Subject: Response to request for info
From: avlab::mrgate::"a1::raethpg"%avlab.dnet@wrdc.af.mil
Date: Thu, 31 Oct 91 07:05:37 -0500

[[ Editor's Note: This was from a request for "beginner's software." I
certainly assume Raeth has no connection to NeuralWare except as a
satisfied customer. Do any of you readers have favorite commercial
software packages? -PM ]]


From: NAME: Major Peter G. Raeth
TEL: AV-785 513-255-7854 <RAETHPG AT A1 AT AVLAB>

The attached email was my attempt to respond to a request for information
contained in Neuron Digest. Our system could not make the proper
connections. I'm sending it on to you since you sometimes put reader
responses in the digest itself.

Best.

Pete.

Subject: Exploring Neural Networks
To: "rey@esrf.uucp"@labddn@mrgate@avlab,
NAME: Mr Vincent Rey Bakaikoa <PAPER MAIL AT A1 AT AVLAB>

The best tool I am aware of for exploring neural networks and their
applications to specific problems is NeuralWorks Explorer produced by
NeuralWare, Inc. If you find the package worthwhile, it can be upgraded
in NeuralWorks Professional II. Contact:

Mr Kevin Coleman or Mr Casey Klimasauskas
NeuralWare, Inc
Penn Center West, Bldg IV, Suite 227
Pittsburgh, PA 15276 USA
(Voice: 412-787-8222, Fax: 412-787-8220)

Good luck in your continuing research.


------------------------------

Subject: Neuron simulation - who's doing it?
From: amtw@cl.cam.ac.uk (Adrian Wrigley)
Organization: U of Cambridge Computer Lab, UK
Date: 02 Nov 91 00:22:42 +0000

Sent to comp.ai.neural-nets but without any response:

> What is the current state-of-the-art in simulation of biologically
> plausible neural networks?
>
> By biologically plausible, I mean ones that propagate impulses
> that affect membrane potentials and synaptic weights by some
> nonlinear, perhaps time-variant law. (i.e. NOT back/prop etc.!).
>
> In particular, how many synapses/neurons are being simulated at what
> rate by the best worstations, and by supercomputers, with or without
> an 'accelerator'?
>
> I am interested in systems that could model part of the brain at the
> same rate as a live brain, i.e. a few hundred pulses/sec at most.
>
> Adrian Wrigley

This was probably a dumb question to ask anyway on c.ai.nn, so I'll
try another (no bordeom flames please - I'm new to this game and don't know
the jargon!). . .

Who out there has a simulation of groups of neurons operating with pulses
and local adaption algorithms? I have been thinking of setting up a
system using 1000+ neurons operating on speech spectra in real time, and
was wondering how succesful simple (modified) Hebbian learning would be
at recognising phonemes/words? (which is the most appropriate newsgroup
for this?)

Adrian Wrigley
Cambridge University Computer Laboratory, England.

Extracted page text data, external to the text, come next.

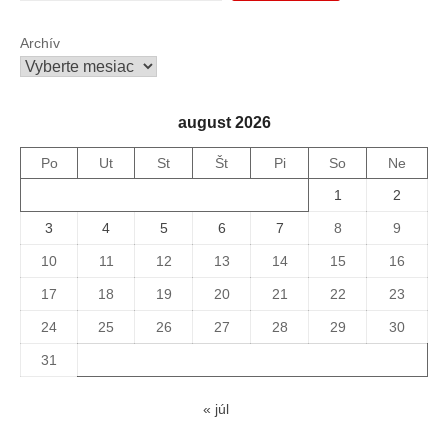
Archív
august 2026
Po
Ut
St
Št
Pi
So
Ne
1
2
3
4
5
6
7
8
9
10
11
12
13
14
15
16
17
18
19
20
21
22
23
24
25
26
27
28
29
30
31
« júl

------------------------------

Subject: Re: Neuron simulation - who's doing it?
From: ratnam@leipzig.ks.uiuc.edu (Rama Ratnam)
Organization: University of Illinois at Urbana
Date: 02 Nov 91 22:58:53 +0000


I seriously doubt whether a simulator for biological networks exists,
that combines learning with the modelling. I may be ignorant but i think
this would be fairly deficult to develop.

I do have some info for you (if it is of any help)

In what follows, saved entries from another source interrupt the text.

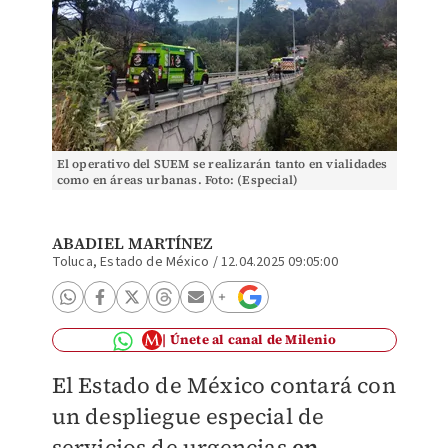
El operativo del SUEM se realizarán tanto en vialidades
como en áreas urbanas. Foto: (Especial)
ABADIEL MARTÍNEZ
Toluca, Estado de México
/
12.04.2025 09:05:00
Únete al canal de Milenio
El Estado de México contará con
un despliegue especial de
servicios de urgencias
en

1.There is a simulator from Caltech which i modified to suit our research
requirements. The simulator was originally developed at Caltech by a
group of people working on the cat visual cortex. It runs on the
Connection machine.

I routinely simulate 24,000 neurons and approx 5 Million synapses. This
is pretty large and ties up the CM for quite a while (about 1.5 hours per
8k CM sequencer). (I'd believe that this is currently the largest scale
simulation going around)

2.Another simulator is BIOSIM developed by the SANS group at the Royal
Institute of Technology in Sweden. This is a really detailed model based
on Compartments and the Hodgkin-Huxley equations. It also runs on the CM,
but a serial version called SWIM (also developed by the group) is useful
for small groups of neurons. Both simulators model channels.

3. GENESIS, also developed at Caltech is another simulator that runs on
serial machines. It has an X interface. I have never tried it out, but a
couple of my group members use it.

The caltech simulator (the CM one) works on populations and pathways,
does not simulate dendritic compartments, doesn't care too much about
channels and uses a leaky integrate-and-fire model.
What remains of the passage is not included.